_Information shown:_
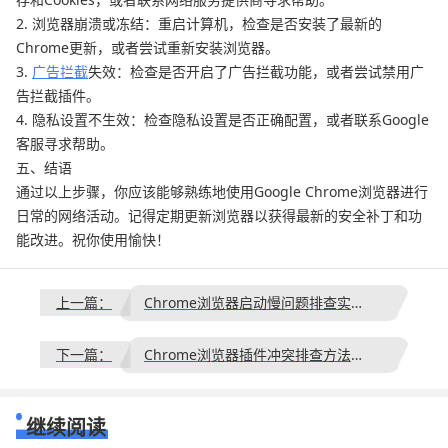
2. 浏览器崩溃或冻结：重启计算机，检查是否安装了最新的
Chrome更新，或者尝试重新安装浏览器。
3.
广告拦截
失效：检查是否开启了广告拦截功能，或者尝试禁用广
告拦截插件。
4. 隐私设置不生效：检查隐私设置是否正确配置，或者联系Google
客服寻求帮助。
五、结语
通过以上步骤，你应该能够熟练地使用Google Chrome浏览器进行
日常的网络活动。记得定期更新浏览器以获得最新的安全补丁和功
能改进。祝你使用愉快！
上一篇：
Chrome浏览器启动慢问题排查实用方法
下一篇：
Chrome浏览器插件冲突排查方法详解
继续阅读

_What is being asked:_
Print every entry exactly as written, without the pictures.

_Exercise answer:_
2. 浏览器崩溃或冻结：重启计算机，检查是否安装了最新的
Chrome更新，或者尝试重新安装浏览器。
3.
广告拦截
失效：检查是否开启了广告拦截功能，或者尝试禁用广
告拦截插件。
4. 隐私设置不生效：检查隐私设置是否正确配置，或者联系Google
客服寻求帮助。
五、结语
通过以上步骤，你应该能够熟练地使用Google Chrome浏览器进行
日常的网络活动。记得定期更新浏览器以获得最新的安全补丁和功
能改进。祝你使用愉快！
上一篇：
Chrome浏览器启动慢问题排查实用方法
下一篇：
Chrome浏览器插件冲突排查方法详解
继续阅读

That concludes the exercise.